All of the entries below should be returned verbatim, apart from the pictures.

=== Extracted entries ===

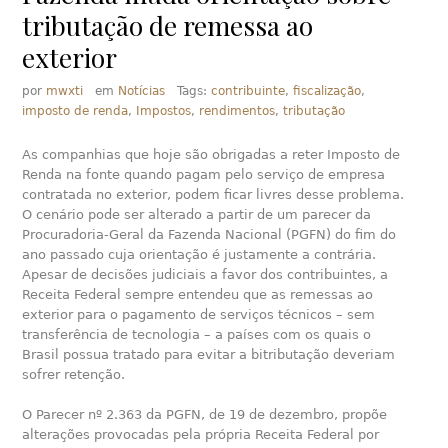
tributação de remessa ao
exterior
por
mwxti
em
Notícias
Tags:
contribuinte
,
fiscalização
,
imposto de renda
,
Impostos
,
rendimentos
,
tributação
As companhias que hoje são obrigadas a reter Imposto de
Renda na fonte quando pagam pelo serviço de empresa
contratada no exterior, podem ficar livres desse problema.
O cenário pode ser alterado a partir de um parecer da
Procuradoria-Geral da Fazenda Nacional (PGFN) do fim do
ano passado cuja orientação é justamente a contrária.
Apesar de decisões judiciais a favor dos contribuintes, a
Receita Federal sempre entendeu que as remessas ao
exterior para o pagamento de serviços técnicos – sem
transferência de tecnologia – a países com os quais o
Brasil possua tratado para evitar a bitributação deveriam
sofrer retenção.
O Parecer nº 2.363 da PGFN, de 19 de dezembro, propõe
alterações provocadas pela própria Receita Federal por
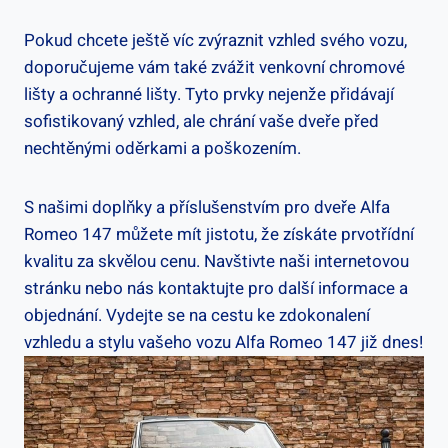
Pokud chcete ještě víc zvýraznit vzhled svého vozu,
doporučujeme vám také zvážit venkovní chromové
lišty a ochranné lišty. Tyto prvky nejenže přidávají
sofistikovaný vzhled, ale chrání vaše dveře před
nechtěnými oděrkami a poškozením.
S našimi doplňky a příslušenstvím pro dveře Alfa
Romeo 147 můžete mít jistotu, že získáte prvotřídní
kvalitu za skvělou cenu. Navštivte naši internetovou
stránku nebo nás kontaktujte pro další informace a
objednání. Vydejte se na cestu ke zdokonalení
vzhledu a stylu vašeho vozu Alfa Romeo 147 již dnes!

===

**Answer section**
tributação de remessa ao
exterior
por
mwxti
em
Notícias
Tags:
contribuinte
,
fiscalização
,
imposto de renda
,
Impostos
,
rendimentos
,
tributação
As companhias que hoje são obrigadas a reter Imposto de
Renda na fonte quando pagam pelo serviço de empresa
contratada no exterior, podem ficar livres desse problema.
O cenário pode ser alterado a partir de um parecer da
Procuradoria-Geral da Fazenda Nacional (PGFN) do fim do
ano passado cuja orientação é justamente a contrária.
Apesar de decisões judiciais a favor dos contribuintes, a
Receita Federal sempre entendeu que as remessas ao
exterior para o pagamento de serviços técnicos – sem
transferência de tecnologia – a países com os quais o
Brasil possua tratado para evitar a bitributação deveriam
sofrer retenção.
O Parecer nº 2.363 da PGFN, de 19 de dezembro, propõe
alterações provocadas pela própria Receita Federal por
Pokud chcete ještě víc zvýraznit vzhled svého vozu,
doporučujeme vám také zvážit venkovní chromové
lišty a ochranné lišty. Tyto prvky nejenže přidávají
sofistikovaný vzhled, ale chrání vaše dveře před
nechtěnými oděrkami a poškozením.
S našimi doplňky a příslušenstvím pro dveře Alfa
Romeo 147 můžete mít jistotu, že získáte prvotřídní
kvalitu za skvělou cenu. Navštivte naši internetovou
stránku nebo nás kontaktujte pro další informace a
objednání. Vydejte se na cestu ke zdokonalení
vzhledu a stylu vašeho vozu Alfa Romeo 147 již dnes!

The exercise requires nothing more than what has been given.